What influences the level of the Willamette River in PDX? I get the spring runoff, but in other seasons it seems to rise and fall at random times throughout the week. Why? Does it have anything to do with the rumor that the river flows south to north to keep Portland weird? And does anything reverse its flow? —Rapidly Going Mad
There is a pervasive belief among stupid people that all rivers (or most rivers, or most rivers in the Northern Hemisphere, or most American rivers—it depends on how stupid we’re talking about) flow north to south. A majority of American rivers do flow southward, but that’s just because rivers empty into oceans, and the U.S. has no ocean to its immediate north. (Unless you count Canada, that ocean of goodwill!)
So in this way, the Willamette is unlike other rivers. I suppose there’s a sense in which that makes us weird, but come on: If we can’t find better examples of Portland weirdness than the slightly unusual direction of our river, we should just hang it up and be Irvine. It’s like Mitt Romney telling you he’s a party animal because sometimes, when nobody’s home, he eats breakfast cereal for dinner.
In any case, there are lots of reasons the river rises and falls. The most consequential is precipitation. The connection between long periods of heavy rain in the Portland area and a swelling Willamette is obvious (one hopes) to everyone, but it might not immediately occur to us that some of those “random” increases in flow could be the result of rain or snow farther upstream that never reached the Rose City.
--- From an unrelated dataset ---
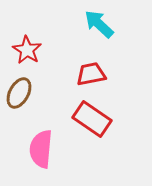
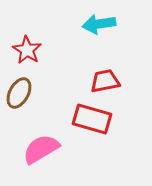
cyan arrow: rotated 52 degrees counterclockwise
red trapezoid: moved 14 px right, 7 px down
red rectangle: rotated 18 degrees counterclockwise
pink semicircle: rotated 54 degrees clockwise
Occasionally the shadowy figures who control the river’s various dams will, for their own inscrutable reasons, release or withhold some extra water. This also affects the river’s level (call it the river’s “stage” if you want to sound like you know what you’re talking about), though not as much as precipitation.
Finally, even though Portland is some 85 miles inland of the Pacific, the tides cause a roughly 2-foot rise and fall in the Willamette’s level every day—though it would be a stretch to call the effect random. And even better for your final question (at which a lesser knowitologist than I might have sneered), when the river is low, this tidal push actually can, briefly, cause the current in the Portland-area Willamette to run gently north to south, making Portland—if only for a moment—normal.